This time of year, it's easy to look at 40-man rosters around the game and wonder how teams are going to fit everybody into their regular-season rotation. The overstocked starting staffs of the Dodgers and Cardinals might seem to demand action, for example, but not so fast. Credit their general managers and a few other decision-makers with sitting tight.
Consider the Dodgers. It might seem that their cup runneth over after adding Zack Greinke and Korea's Hyun-Jin Ryu. On paper, they have eight plausible options in their rotation, including Clayton Kershaw, Josh Beckett, Chris Capuano, Aaron Harang, Chad Billingsley and Ted Lilly.
That number gives you a sense of mass that's far more certain than the identity of the Dodgers' final five. Billingsley was hitting the mid-90s during rehab work in November, but there's ongoing concern over his elbow. Lilly is supposed to be all the way back from shoulder surgery in spring training, but we'll see how he looks once he reports. Capuano's second-half fade in 2012 on top of a long list of surgeries (including two Tommy John procedures) don't add up to a sure thing.

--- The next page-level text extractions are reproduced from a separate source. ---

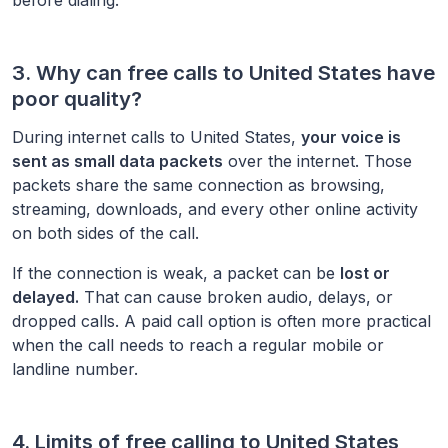
3. Why can free calls to
United States
have
poor quality?
During internet calls to
United States
,
your voice is
sent as small data packets
over the internet. Those
packets share the same connection as browsing,
streaming, downloads, and every other online activity
on both sides of the call.
If the connection is weak, a packet can be
lost or
delayed.
That can cause broken audio, delays, or
dropped calls. A paid call option is often more practical
when the call needs to reach a regular mobile or
landline number.
4. Limits of free calling to
United States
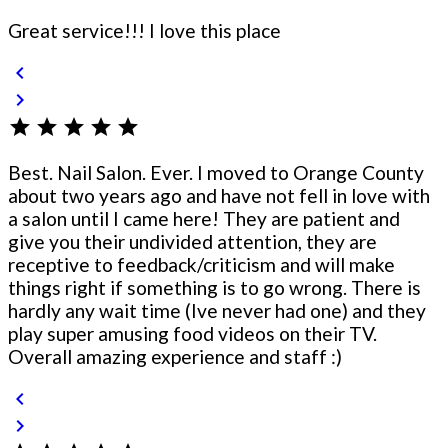
Great service!!! I love this place
chevron_left
chevron_right
star
star
star
star
star
Best. Nail Salon. Ever. I moved to Orange County
about two years ago and have not fell in love with
a salon until I came here! They are patient and
give you their undivided attention, they are
receptive to feedback/criticism and will make
things right if something is to go wrong. There is
hardly any wait time (Ive never had one) and they
play super amusing food videos on their TV.
Overall amazing experience and staff :)
chevron_left
chevron_right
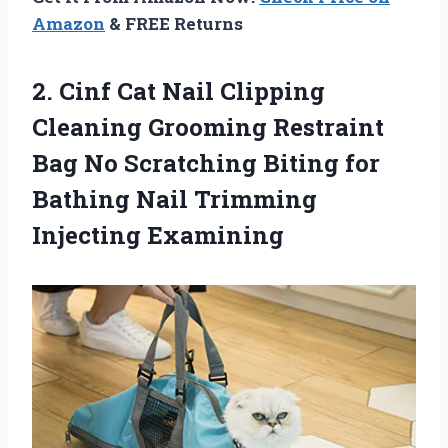
Amazon
& FREE Returns
2.
Cinf Cat Nail
Clipping
Cleaning Grooming Restraint
Bag No Scratching Biting for
Bathing Nail Trimming
Injecting Examining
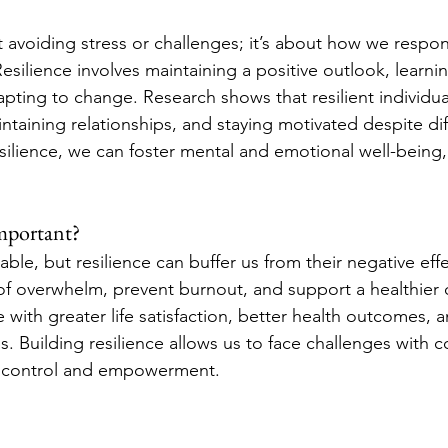
ut avoiding stress or challenges; it’s about how we respo
esilience involves maintaining a positive outlook, learni
pting to change. Research shows that resilient individual
taining relationships, and staying motivated despite diff
silience, we can foster mental and emotional well-being,
Important?
able, but resilience can buffer us from their negative effe
of overwhelm, prevent burnout, and support a healthier o
ce with greater life satisfaction, better health outcomes, 
s. Building resilience allows us to face challenges with c
f control and empowerment.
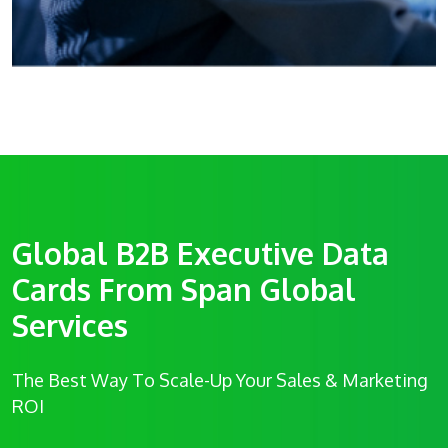
Global B2B Executive Data
Cards From Span Global
Services
The Best Way To Scale-Up Your Sales & Marketing
ROI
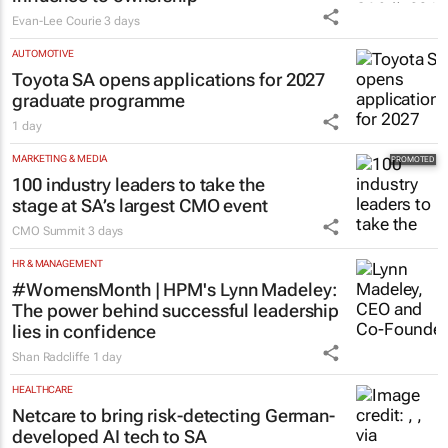
Evan-Lee Courie
3 days
AUTOMOTIVE
Toyota SA opens applications for 2027
graduate programme
1 day
MARKETING & MEDIA
100 industry leaders to take the
stage at SA’s largest CMO event
CMO Summit
3 days
HR & MANAGEMENT
#WomensMonth | HPM's Lynn Madeley:
The power behind successful leadership
lies in confidence
Shan Radcliffe
1 day
HEALTHCARE
Netcare to bring risk-detecting German-
developed AI tech to SA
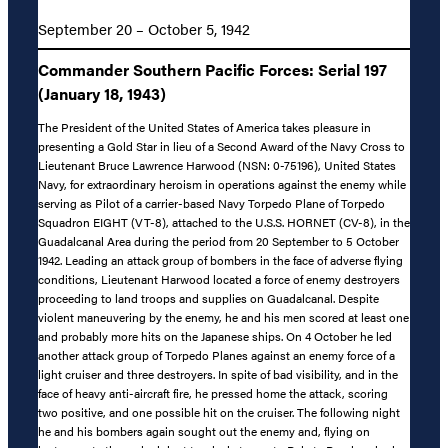
September 20 – October 5, 1942
Commander Southern Pacific Forces: Serial 197
(January 18, 1943)
The President of the United States of America takes pleasure in
presenting a Gold Star in lieu of a Second Award of the Navy Cross to
Lieutenant Bruce Lawrence Harwood (NSN: 0-75196), United States
Navy, for extraordinary heroism in operations against the enemy while
serving as Pilot of a carrier-based Navy Torpedo Plane of Torpedo
Squadron EIGHT (VT-8), attached to the U.S.S. HORNET (CV-8), in the
Guadalcanal Area during the period from 20 September to 5 October
1942. Leading an attack group of bombers in the face of adverse flying
conditions, Lieutenant Harwood located a force of enemy destroyers
proceeding to land troops and supplies on Guadalcanal. Despite
violent maneuvering by the enemy, he and his men scored at least one
and probably more hits on the Japanese ships. On 4 October he led
another attack group of Torpedo Planes against an enemy force of a
light cruiser and three destroyers. In spite of bad visibility, and in the
face of heavy anti-aircraft fire, he pressed home the attack, scoring
two positive, and one possible hit on the cruiser. The following night
he and his bombers again sought out the enemy and, flying on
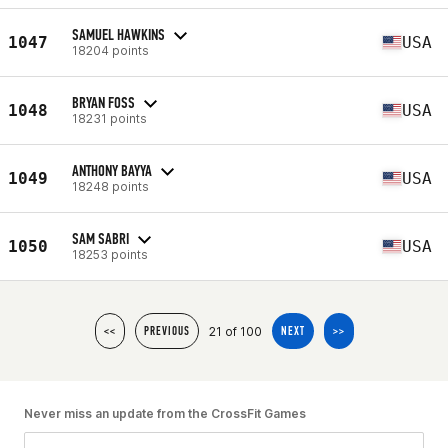
SAMUEL HAWKINS
1047
USA
18204 points
BRYAN FOSS
1048
USA
18231 points
ANTHONY BAYYA
1049
USA
18248 points
SAM SABRI
1050
USA
18253 points
21 of 100
<<
PREVIOUS
NEXT
>>
Never miss an update from the CrossFit Games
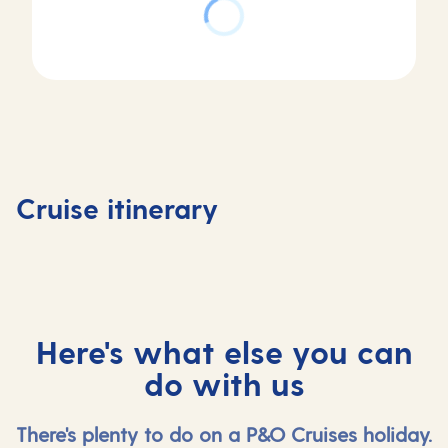
Day
2
Day
Zeebrugge
Day
Day
1
(for
3
4
Southampton,
Bruges) ,
Amsterdam,
Amster
Cruise itinerary
UK
Belgium
Netherlands
Netherl
Here's what else you can
do with us
There's plenty to do on a P&O Cruises holiday.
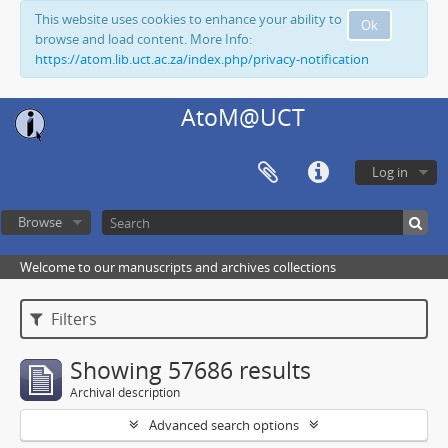
This website uses cookies to enhance your ability to
Ok
browse and load content. More Info:
https://atom.lib.uct.ac.za/index.php/privacy-notification
AtoM@UCT
Log in
Browse
Welcome to our manuscripts and archives collections
Filters
Showing 57686 results
Archival description
Advanced search options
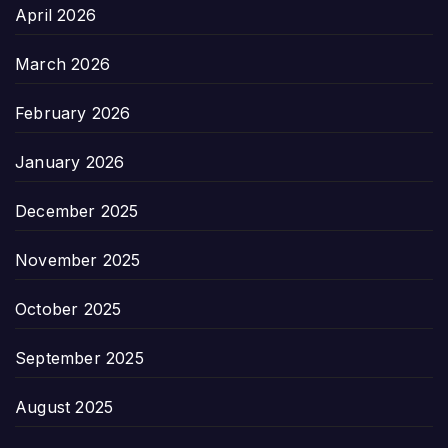
April 2026
March 2026
February 2026
January 2026
December 2025
November 2025
October 2025
September 2025
August 2025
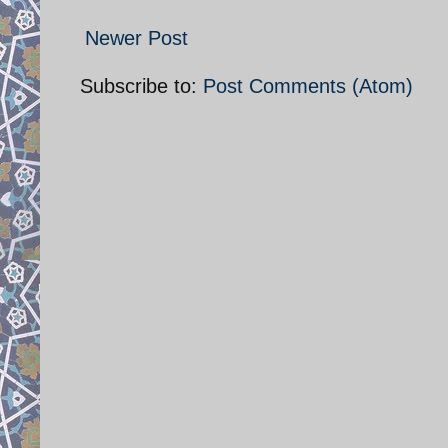
Newer Post
Subscribe to:
Post Comments (Atom)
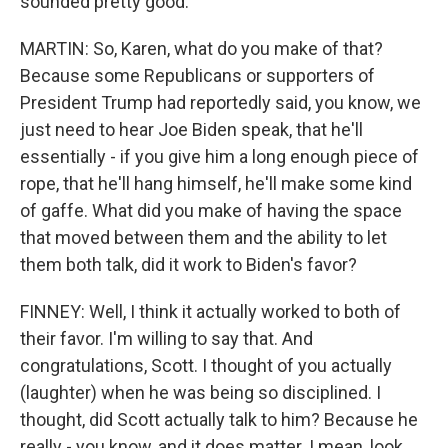
sounded pretty good.
MARTIN: So, Karen, what do you make of that?
Because some Republicans or supporters of
President Trump had reportedly said, you know, we
just need to hear Joe Biden speak, that he'll
essentially - if you give him a long enough piece of
rope, that he'll hang himself, he'll make some kind
of gaffe. What did you make of having the space
that moved between them and the ability to let
them both talk, did it work to Biden's favor?
FINNEY: Well, I think it actually worked to both of
their favor. I'm willing to say that. And
congratulations, Scott. I thought of you actually
(laughter) when he was being so disciplined. I
thought, did Scott actually talk to him? Because he
really - you know, and it does matter. I mean, look,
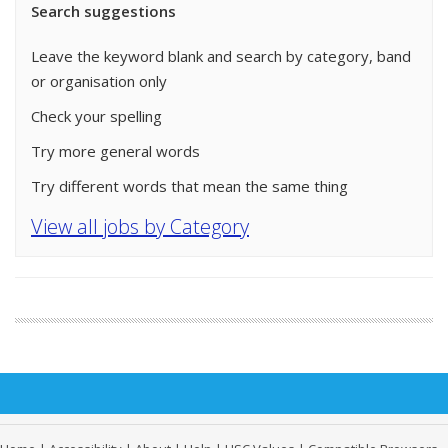
Search suggestions
Leave the keyword blank and search by category, band
or organisation only
Check your spelling
Try more general words
Try different words that mean the same thing
View all jobs by Category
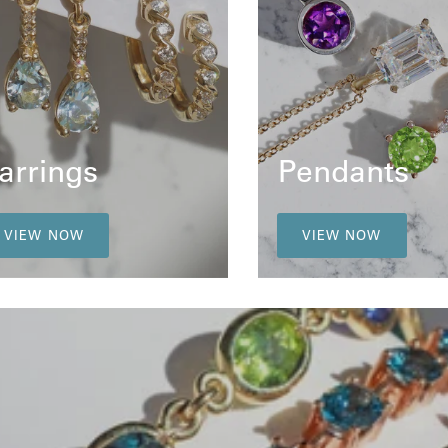
arrings
Pendants
VIEW NOW
VIEW NOW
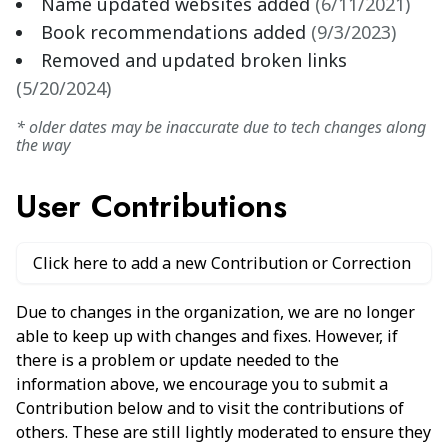
Name updated websites added
(
6/11/2021
)
Book recommendations added
(
9/3/2023
)
Removed and updated broken links
(
5/20/2024
)
* older dates may be inaccurate due to tech changes along
the way
User Contributions
Click here to add a new Contribution or Correction
Due to changes in the organization, we are no longer
able to keep up with changes and fixes. However, if
there is a problem or update needed to the
information above, we encourage you to submit a
Contribution below and to visit the contributions of
others. These are still lightly moderated to ensure they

So they have to make a deal, right? Staff-filling No. 4 pitchers like Harang and Capuano aren't liable to bring much in return. The Dodgers might be asked to eat considerable cash given the back-loaded deals Ned Colletti gave the two pitchers.
If you're Colletti, why hurry or worry until you see what shape everyone is in, and who's ready to go in the latter half of March?
Similarly, the Cardinals' situation looks good on paper, but perhaps not so much when you ponder their past. Getting Chris Carpenter back to round out a rotation featuring Adam Wainwright, Jaime Garcia, Jake Westbrook and either Lance Lynn, Joe Kelly or top prospect Shelby Miller might allow GM John Mozeliak deal from a position of strength.
But would the Cardinals, after getting by without Carpenter and Wainwright at the same time for most of the past two seasons, trade either in their final seasons before free agency? That would hamper the Cardinals' bid to win one more title armed with both, and absent somebody coughing up a top-shelf middle infielder, they're not a team with many needs.
Sticking with the NL Central, the Reds' decision to move Aroldis Chapman back into the rotation might make it seem like Mike Leake is extraneous. But why should Walt Jocketty deal Leake before seeing how well the Cuban Missile takes off while pitching every fifth day? And where would dealing Leake leave the Reds should anyone get hurt in the early going?
You don't even have to be a contender to want to join the ranks of hoarders. The Cubs' decision to sign veterans Edwin Jackson, Scott Feldman, Scott Baker and Carlos Villanueva during a busy winter doesn't mean that both Travis Wood and Jeff Samardzija are out of their jobs. But it could mean that Matt Garza is now a bargaining chip who would become available after he shows that he's healthy this spring.
Baker is also working his way back from injury, so there will be plenty for the Cubs' brass to monitor. The freedom to deal a pitcher as good as Garza can be in his last year before free agency -- and the possible draft compensation he'd create on departure -- could bring in some sorely needed talent to their rebuilding effort.
Which all goes toward saying that right now it's sensible to carry six or seven or more starters and let events and availability dictate your actions if you're a GM. Wait and see who breaks down, on your team or everyone else's, because inevitably somebody will.
Sensible as this may all be, some people are hurt by it. Kyle Lohse is the most obvious example. If a club wants to add a veteran starter, why go two years on a likely one-year wonder like Lohse, when you might wait and see if Garza is healthy and if the Cubs like one of your prospects?
On the other hand, if you're one of those teams that really could use Harang or the like to round out your rotation and complete your offseason plans, it's easier to wait out the next two months until the Dodgers may have to make a move than it is to sign him on the market.
If you're worried about a seemingly incomplete rotation on your hometown nine, don't sweat it -- the talent pool isn't just made up of who's left on the market, it also includes everybody on the other 29 teams. And if you're wondering about who's going to round out your starting quintet, don't worry -- it might just be a Dodger TBNL.